Exercise. The response should contain all of the data below, reproduced exactly, and no pictures.

*** Material for this task ***

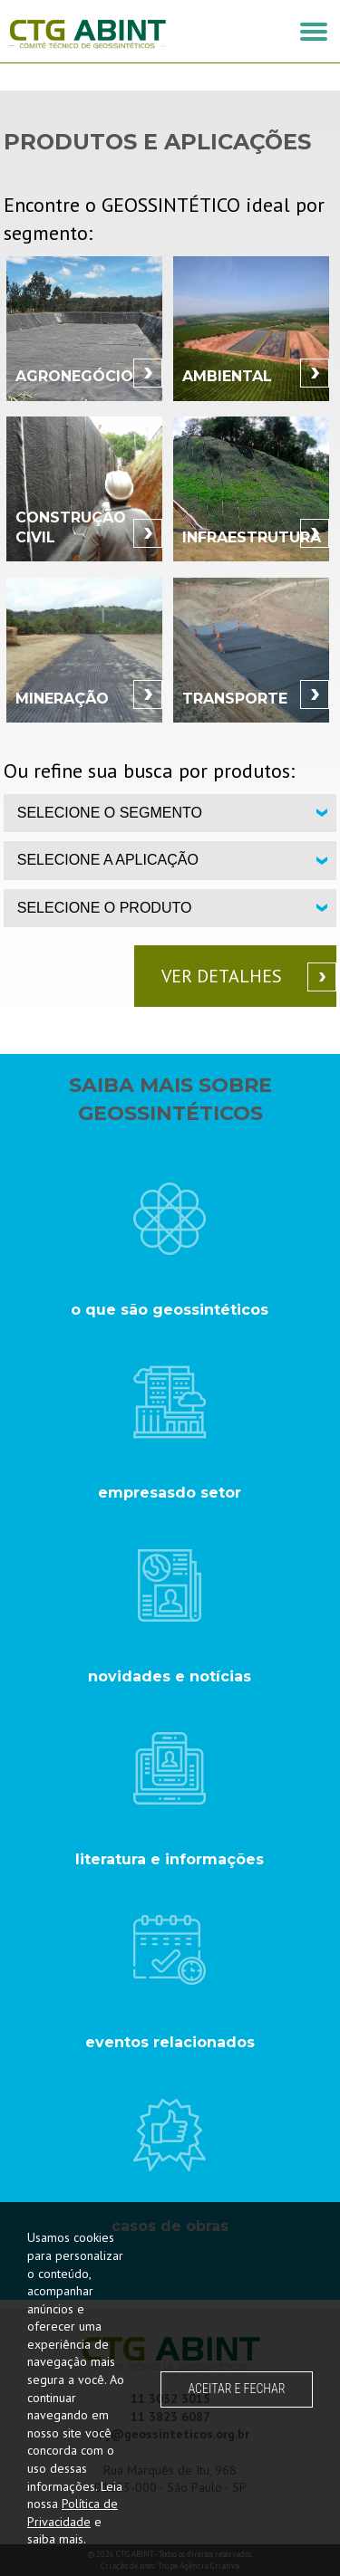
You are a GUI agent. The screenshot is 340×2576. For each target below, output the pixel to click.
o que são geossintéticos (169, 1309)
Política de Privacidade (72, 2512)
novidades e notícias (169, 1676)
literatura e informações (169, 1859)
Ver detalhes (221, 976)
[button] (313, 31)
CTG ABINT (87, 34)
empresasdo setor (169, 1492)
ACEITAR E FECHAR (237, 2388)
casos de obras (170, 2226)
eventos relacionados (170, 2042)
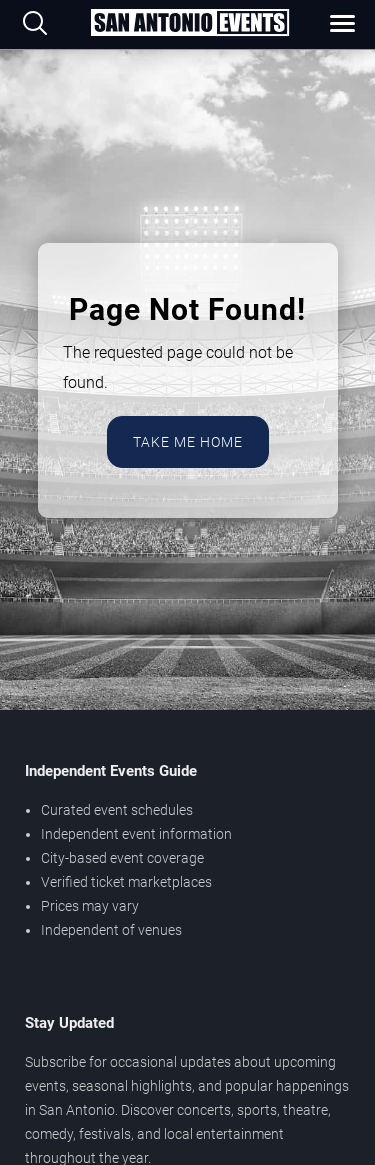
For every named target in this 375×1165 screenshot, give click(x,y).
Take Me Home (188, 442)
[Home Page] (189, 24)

*** End of Material for this task ***

Result of the task.
You are a GUI agent. The screenshot is 340×2576. For each target below, output the pixel to click.
o que são geossintéticos (169, 1309)
Política de Privacidade (72, 2512)
novidades e notícias (169, 1676)
literatura e informações (169, 1859)
Ver detalhes (221, 976)
[button] (313, 31)
CTG ABINT (87, 34)
empresasdo setor (169, 1492)
ACEITAR E FECHAR (237, 2388)
casos de obras (170, 2226)
eventos relacionados (170, 2042)
For every named target in this 375×1165 screenshot, give click(x,y).
Take Me Home (188, 442)
[Home Page] (189, 24)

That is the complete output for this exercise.